The trial court concluded:

5. Reunification in the home would be contrary to the safety, health and welfare of the child and would be futile under the *401circumstances. Guardianship is in the best interest of the minor children.

The trial court ordered that permanent guardianship of Alexandria be placed with the Harrisons and guardianship of Amber and Joshua be placed with the Iveys. It further ordered “[t]he Department of Social Services shall assume non-secure custody of the infant child presently residing with the Respondent Parents.” Respondents appeal.

II. Issues

Respondents contend the trial court erred (1) in ordering DSS to assume nonsecure custody of the infant child; (2) in relying on a report from DSS and a report from the guardian ad litem in making its permanency planning determination; and (3) in admitting hearsay evidence.

III. Nonsecure custody of the infant child

[1] Respondents assert that the trial court erred in ordering DSS to assume nonsecure custody of an infant child where no petition had been filed and the trial court did not have jurisdiction over the child. We agree.

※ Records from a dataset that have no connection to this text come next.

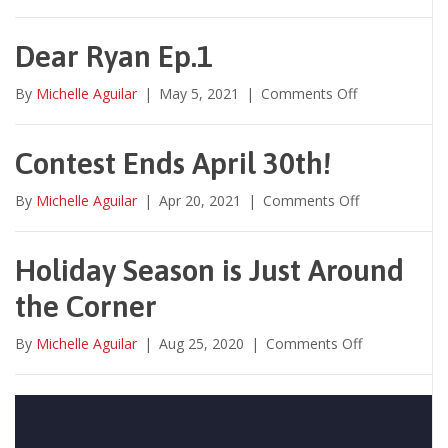
Welcoming
✧
Your
Work
Dear Ryan Ep.1
Family
Back
on
By
Michelle Aguilar
|
May 5, 2021
|
Comments Off
to
Dear
the
Ryan
Office
Ep.1
Contest Ends April 30th!
on
By
Michelle Aguilar
|
Apr 20, 2021
|
Comments Off
Contest
Ends
April
Holiday Season is Just Around
30th!
the Corner
on
By
Michelle Aguilar
|
Aug 25, 2020
|
Comments Off
Holiday
Season
is
Just
Around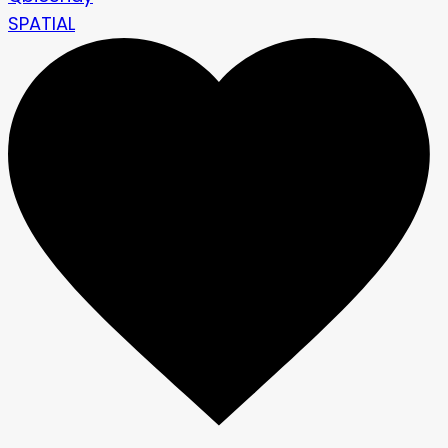
SPATIAL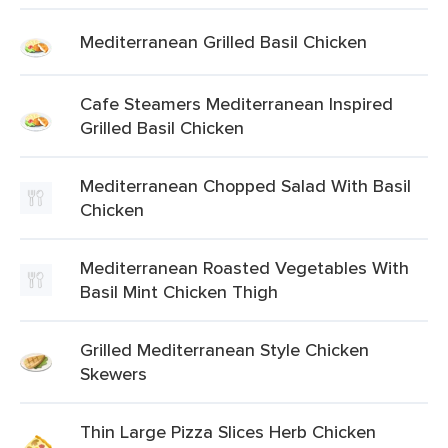
Mediterranean Grilled Basil Chicken
Cafe Steamers Mediterranean Inspired
Grilled Basil Chicken
Mediterranean Chopped Salad With Basil
Chicken
Mediterranean Roasted Vegetables With
Basil Mint Chicken Thigh
Grilled Mediterranean Style Chicken
Skewers
Thin Large Pizza Slices Herb Chicken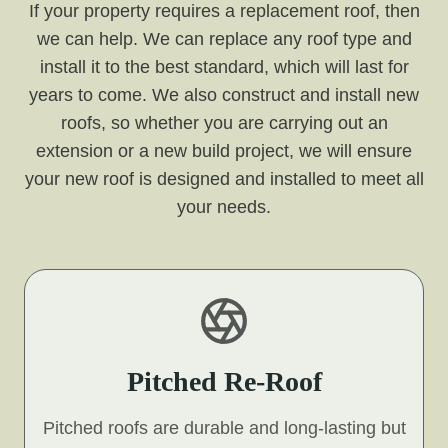
If your property requires a replacement roof, then
we can help. We can replace any roof type and
install it to the best standard, which will last for
years to come. We also construct and install new
roofs, so whether you are carrying out an
extension or a new build project, we will ensure
your new roof is designed and installed to meet all
your needs.
Pitched Re-Roof
Pitched roofs are durable and long-lasting but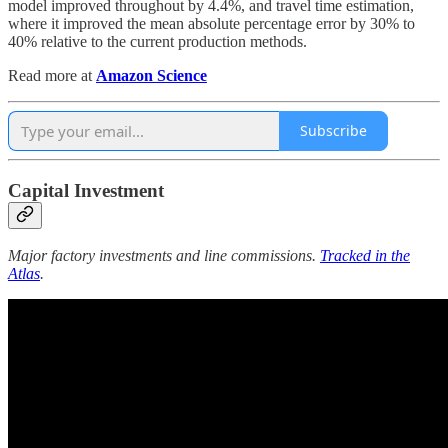
model improved throughout by 4.4%, and travel time estimation,
where it improved the mean absolute percentage error by 30% to
40% relative to the current production methods.
Read more at
Amazon Science
Subscribe
Capital Investment
Major factory investments and line commissions.
Tracked in the
Atlas
.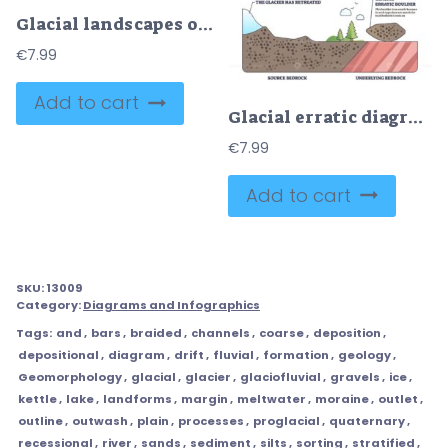
Glacial landscapes outline explores how ice sculpts terrain with labeled diagrams, key features include U-shaped valley, moraine, and tarn lake. Outline style worksheet collection
€
7.99
Add to cart
Glacial erratic diagram, a glacier moves a boulder and deposits it on unlike bedrock after retreat, main objects, glacier, erratic boulder, bedrock. Outline diagram
€
7.99
Add to cart
SKU:
13009
Category:
Diagrams and Infographics
Tags:
and
,
bars
,
braided
,
channels
,
coarse
,
deposition
,
depositional
,
diagram
,
drift
,
fluvial
,
formation
,
geology
,
Geomorphology
,
glacial
,
glacier
,
glaciofluvial
,
gravels
,
ice
,
kettle
,
lake
,
landforms
,
margin
,
meltwater
,
moraine
,
outlet
,
outline
,
outwash
,
plain
,
processes
,
proglacial
,
quaternary
,
recessional
,
river
,
sands
,
sediment
,
silts
,
sorting
,
stratified
,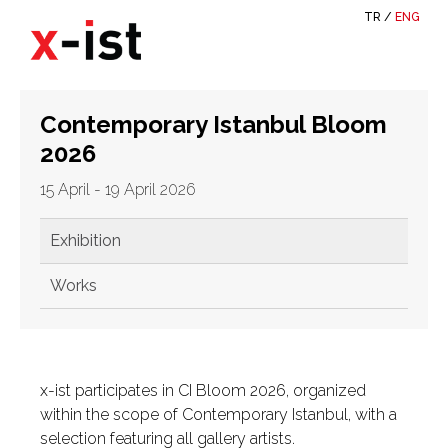
TR
/
ENG
Contemporary Istanbul Bloom
2026
15 April - 19 April 2026
Exhibition
Works
x-ist participates in CI Bloom 2026, organized
within the scope of Contemporary Istanbul, with a
selection featuring all gallery artists.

N.C. Gen. Stat. § 7B-502 (2001) gives the district court authority to issue an order placing a child in nonsecure custody “[i]n the case of any juvenile alleged to be within the jurisdiction of the court.” N.C. Gen. Stat. § 7B-503(a) sets forth the criteria for nonsecure custody and states: “An order for nonsecure custody shall be made only when there is a reasonable factual basis to believe the matters alleged in the petition are true ....” At the time of the hearing, DSS had not filed any petition alleging that Joriah was an abused or neglected child. Without such petition, the trial court did not have the jurisdiction to order DSS to assume nonsecure custody of him.

DSS contends that it had authority to take the child into custody under N.C. Gen. Stat. § 7B-500 which states:

Temporary custody means the taking of physical custody and providing personal care and supervision until a court order for nonsecure custody can be obtained. A juvenile may be taken into temporary custody without a court order by a law enforcement officer or a department of social services worker if there are reasonable grounds to believe that the juvenile is abused, neglected, or dependent and that the juvenile would be injured or could *402 not be taken into custody if it were first necessary to obtain a court order.

N.C. Gen. Stat. § 7B-500(a) (emphasis supplied). A juvenile may not be taken into custody without a valid court order just because the juvenile is “believed” to be abused, neglected, or dependent. There must also be “reasonable grounds to believe” that “the juvenile would be injured or could not be taken into custody if it were first necessary to obtain a court order.” N.C. Gen. Stat. § 7B-500(a). This statute is a narrow exception to the requirement that a petition must be filed prior to the issuance of a court order for non-secure custody. DSS presented no evidence and there are no findings of fact in the order that Joriah “would be injured or could not be taken into custody” if DSS were required to first file a petition and obtain an order.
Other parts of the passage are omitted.